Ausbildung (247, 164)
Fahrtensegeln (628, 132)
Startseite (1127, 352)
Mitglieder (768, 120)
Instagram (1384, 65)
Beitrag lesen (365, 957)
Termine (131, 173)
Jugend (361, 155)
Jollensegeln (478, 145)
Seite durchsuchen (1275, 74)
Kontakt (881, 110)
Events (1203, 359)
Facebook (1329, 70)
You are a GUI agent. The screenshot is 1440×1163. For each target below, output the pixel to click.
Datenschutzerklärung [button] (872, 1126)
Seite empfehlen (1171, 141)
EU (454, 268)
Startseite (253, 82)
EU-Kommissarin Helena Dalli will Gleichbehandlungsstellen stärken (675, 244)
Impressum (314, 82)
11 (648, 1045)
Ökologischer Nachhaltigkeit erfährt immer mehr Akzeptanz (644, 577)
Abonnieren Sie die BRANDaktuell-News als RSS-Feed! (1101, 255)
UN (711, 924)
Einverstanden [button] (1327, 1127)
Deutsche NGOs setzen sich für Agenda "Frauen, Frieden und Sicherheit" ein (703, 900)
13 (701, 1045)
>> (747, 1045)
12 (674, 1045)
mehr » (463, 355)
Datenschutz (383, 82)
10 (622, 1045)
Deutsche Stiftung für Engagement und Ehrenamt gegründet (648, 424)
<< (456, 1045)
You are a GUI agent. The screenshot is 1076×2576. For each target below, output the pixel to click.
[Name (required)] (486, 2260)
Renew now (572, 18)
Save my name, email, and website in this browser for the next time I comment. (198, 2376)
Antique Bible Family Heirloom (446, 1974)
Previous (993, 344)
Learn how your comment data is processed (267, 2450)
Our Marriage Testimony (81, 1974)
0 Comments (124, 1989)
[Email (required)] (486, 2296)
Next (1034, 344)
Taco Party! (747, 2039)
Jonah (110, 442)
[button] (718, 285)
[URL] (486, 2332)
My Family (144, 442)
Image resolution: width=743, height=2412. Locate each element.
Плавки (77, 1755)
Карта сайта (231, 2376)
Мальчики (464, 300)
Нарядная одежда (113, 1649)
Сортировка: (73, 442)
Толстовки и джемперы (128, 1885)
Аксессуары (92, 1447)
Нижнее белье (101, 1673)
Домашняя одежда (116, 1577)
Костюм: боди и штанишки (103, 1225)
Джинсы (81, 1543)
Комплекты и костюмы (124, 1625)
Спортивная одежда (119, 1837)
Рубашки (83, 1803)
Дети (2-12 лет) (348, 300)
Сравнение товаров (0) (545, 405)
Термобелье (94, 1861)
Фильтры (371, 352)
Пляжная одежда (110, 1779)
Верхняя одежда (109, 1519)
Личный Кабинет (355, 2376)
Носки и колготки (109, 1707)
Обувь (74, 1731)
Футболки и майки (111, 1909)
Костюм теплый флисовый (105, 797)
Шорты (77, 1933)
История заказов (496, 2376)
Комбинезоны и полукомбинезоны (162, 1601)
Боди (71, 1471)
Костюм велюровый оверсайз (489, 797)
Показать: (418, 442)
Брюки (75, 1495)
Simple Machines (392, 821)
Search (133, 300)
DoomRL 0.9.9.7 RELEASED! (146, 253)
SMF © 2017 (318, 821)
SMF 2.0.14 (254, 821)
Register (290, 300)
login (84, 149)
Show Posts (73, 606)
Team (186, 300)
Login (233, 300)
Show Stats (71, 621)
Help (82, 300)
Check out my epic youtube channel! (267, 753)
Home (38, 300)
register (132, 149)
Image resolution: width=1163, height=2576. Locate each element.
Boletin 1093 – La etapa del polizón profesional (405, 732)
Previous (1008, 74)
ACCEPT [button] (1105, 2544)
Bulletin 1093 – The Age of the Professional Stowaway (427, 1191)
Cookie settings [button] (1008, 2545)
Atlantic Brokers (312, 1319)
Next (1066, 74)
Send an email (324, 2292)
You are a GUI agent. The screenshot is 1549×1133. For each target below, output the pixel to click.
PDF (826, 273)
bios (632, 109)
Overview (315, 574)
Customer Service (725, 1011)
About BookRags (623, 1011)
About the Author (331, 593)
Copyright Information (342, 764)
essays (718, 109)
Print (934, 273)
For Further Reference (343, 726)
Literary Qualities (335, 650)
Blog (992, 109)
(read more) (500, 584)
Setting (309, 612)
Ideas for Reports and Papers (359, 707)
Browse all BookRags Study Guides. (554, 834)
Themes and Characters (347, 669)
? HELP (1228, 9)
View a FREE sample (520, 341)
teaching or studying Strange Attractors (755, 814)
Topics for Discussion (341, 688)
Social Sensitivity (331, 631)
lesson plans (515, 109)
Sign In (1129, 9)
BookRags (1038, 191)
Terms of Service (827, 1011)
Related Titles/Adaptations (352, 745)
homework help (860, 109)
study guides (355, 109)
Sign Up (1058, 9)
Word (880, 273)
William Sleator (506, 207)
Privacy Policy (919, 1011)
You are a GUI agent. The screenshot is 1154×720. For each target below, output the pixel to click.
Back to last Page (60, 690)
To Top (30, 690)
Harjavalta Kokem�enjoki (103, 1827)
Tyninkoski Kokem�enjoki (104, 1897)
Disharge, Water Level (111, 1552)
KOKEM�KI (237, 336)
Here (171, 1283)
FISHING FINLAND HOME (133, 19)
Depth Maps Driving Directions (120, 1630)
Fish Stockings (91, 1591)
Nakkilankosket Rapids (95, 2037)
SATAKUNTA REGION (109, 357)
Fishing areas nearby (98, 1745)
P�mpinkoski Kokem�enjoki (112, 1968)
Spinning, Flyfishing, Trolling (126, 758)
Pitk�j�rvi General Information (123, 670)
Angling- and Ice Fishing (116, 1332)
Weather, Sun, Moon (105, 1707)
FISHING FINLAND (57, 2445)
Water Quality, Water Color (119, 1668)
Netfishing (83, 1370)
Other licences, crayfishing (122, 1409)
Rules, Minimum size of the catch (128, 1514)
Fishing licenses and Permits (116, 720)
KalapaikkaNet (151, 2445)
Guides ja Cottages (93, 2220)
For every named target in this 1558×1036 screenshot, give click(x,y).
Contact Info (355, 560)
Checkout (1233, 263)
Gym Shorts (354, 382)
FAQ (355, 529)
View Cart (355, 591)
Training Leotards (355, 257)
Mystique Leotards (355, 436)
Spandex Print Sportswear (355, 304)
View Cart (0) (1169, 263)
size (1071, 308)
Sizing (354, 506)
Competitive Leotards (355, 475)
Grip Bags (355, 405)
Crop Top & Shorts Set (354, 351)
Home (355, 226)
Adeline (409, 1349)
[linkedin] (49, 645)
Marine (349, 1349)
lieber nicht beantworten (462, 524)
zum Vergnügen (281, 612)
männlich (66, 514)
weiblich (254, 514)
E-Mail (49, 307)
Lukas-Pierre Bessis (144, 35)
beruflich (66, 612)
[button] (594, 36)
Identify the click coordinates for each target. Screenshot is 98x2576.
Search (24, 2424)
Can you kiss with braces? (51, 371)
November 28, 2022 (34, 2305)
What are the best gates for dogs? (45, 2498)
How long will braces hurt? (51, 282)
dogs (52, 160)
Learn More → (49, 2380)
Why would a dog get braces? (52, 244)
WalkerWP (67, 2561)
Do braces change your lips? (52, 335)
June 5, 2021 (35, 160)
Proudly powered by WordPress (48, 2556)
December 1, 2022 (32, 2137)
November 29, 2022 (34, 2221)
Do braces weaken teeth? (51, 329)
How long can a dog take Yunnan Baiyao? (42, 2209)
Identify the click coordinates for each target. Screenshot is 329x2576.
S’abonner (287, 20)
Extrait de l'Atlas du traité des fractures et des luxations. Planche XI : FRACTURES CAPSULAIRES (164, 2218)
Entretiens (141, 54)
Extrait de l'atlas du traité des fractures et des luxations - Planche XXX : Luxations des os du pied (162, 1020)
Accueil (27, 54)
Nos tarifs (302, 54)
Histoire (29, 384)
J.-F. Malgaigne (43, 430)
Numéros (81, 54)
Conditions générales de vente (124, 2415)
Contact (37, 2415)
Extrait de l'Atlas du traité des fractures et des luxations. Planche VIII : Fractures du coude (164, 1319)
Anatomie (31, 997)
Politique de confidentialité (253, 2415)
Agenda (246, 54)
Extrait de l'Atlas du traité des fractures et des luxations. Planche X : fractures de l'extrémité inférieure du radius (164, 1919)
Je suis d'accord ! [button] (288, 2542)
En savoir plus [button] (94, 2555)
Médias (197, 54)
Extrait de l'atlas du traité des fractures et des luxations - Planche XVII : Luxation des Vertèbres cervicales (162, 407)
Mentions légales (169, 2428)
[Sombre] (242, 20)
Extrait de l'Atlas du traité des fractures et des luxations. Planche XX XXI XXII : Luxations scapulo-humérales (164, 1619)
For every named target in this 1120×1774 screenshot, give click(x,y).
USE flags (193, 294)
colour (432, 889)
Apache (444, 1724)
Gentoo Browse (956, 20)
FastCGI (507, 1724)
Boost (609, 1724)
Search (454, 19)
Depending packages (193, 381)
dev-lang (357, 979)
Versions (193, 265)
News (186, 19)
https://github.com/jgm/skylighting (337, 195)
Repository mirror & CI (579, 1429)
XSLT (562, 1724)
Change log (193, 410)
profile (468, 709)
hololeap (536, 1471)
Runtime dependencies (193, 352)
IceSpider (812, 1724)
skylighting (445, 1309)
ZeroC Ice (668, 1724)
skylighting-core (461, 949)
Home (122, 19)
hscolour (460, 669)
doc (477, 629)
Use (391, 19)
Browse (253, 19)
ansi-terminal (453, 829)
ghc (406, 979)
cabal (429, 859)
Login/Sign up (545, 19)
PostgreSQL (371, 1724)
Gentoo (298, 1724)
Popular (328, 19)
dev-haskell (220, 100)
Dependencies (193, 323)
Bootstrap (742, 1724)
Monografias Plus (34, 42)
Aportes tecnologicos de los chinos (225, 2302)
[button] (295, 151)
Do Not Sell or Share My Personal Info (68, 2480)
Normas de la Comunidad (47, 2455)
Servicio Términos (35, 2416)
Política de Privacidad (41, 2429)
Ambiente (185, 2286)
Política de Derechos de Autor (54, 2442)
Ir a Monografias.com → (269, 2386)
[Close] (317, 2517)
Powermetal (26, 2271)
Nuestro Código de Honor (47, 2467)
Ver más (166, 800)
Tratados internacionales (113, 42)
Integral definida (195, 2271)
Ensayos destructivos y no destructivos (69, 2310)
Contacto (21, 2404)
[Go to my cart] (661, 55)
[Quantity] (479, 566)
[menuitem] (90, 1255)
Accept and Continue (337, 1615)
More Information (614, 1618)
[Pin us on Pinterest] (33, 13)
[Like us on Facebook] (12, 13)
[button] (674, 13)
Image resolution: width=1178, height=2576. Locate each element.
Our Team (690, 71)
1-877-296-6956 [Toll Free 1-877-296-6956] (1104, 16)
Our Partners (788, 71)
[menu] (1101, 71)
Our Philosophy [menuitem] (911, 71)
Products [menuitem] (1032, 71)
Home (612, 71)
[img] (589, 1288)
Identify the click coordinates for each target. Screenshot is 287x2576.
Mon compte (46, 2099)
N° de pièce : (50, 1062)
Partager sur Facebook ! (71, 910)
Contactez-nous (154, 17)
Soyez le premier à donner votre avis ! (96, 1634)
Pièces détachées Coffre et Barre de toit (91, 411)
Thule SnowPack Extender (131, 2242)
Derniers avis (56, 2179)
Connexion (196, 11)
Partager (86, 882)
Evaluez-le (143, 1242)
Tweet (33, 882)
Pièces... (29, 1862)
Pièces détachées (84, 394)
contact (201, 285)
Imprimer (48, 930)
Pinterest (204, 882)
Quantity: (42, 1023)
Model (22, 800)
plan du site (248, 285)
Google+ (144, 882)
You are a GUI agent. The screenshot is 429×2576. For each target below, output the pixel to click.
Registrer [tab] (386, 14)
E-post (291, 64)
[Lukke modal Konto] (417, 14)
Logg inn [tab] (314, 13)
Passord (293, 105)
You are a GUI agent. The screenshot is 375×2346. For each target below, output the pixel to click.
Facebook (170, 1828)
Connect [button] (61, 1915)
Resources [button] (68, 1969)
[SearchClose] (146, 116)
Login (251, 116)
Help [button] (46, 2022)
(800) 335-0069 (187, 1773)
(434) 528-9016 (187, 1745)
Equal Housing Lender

— Task description —
In the entries above, please find the line with "For every named target in this 1558×1036" and the line with "Spandex Print Sportswear (355, 304)", then write out exactly those two lines and every line between them, and nothing more.

— Your solution —
For every named target in this 1558×1036 screenshot, give click(x,y).
Contact Info (355, 560)
Checkout (1233, 263)
Gym Shorts (354, 382)
FAQ (355, 529)
View Cart (355, 591)
Training Leotards (355, 257)
Mystique Leotards (355, 436)
Spandex Print Sportswear (355, 304)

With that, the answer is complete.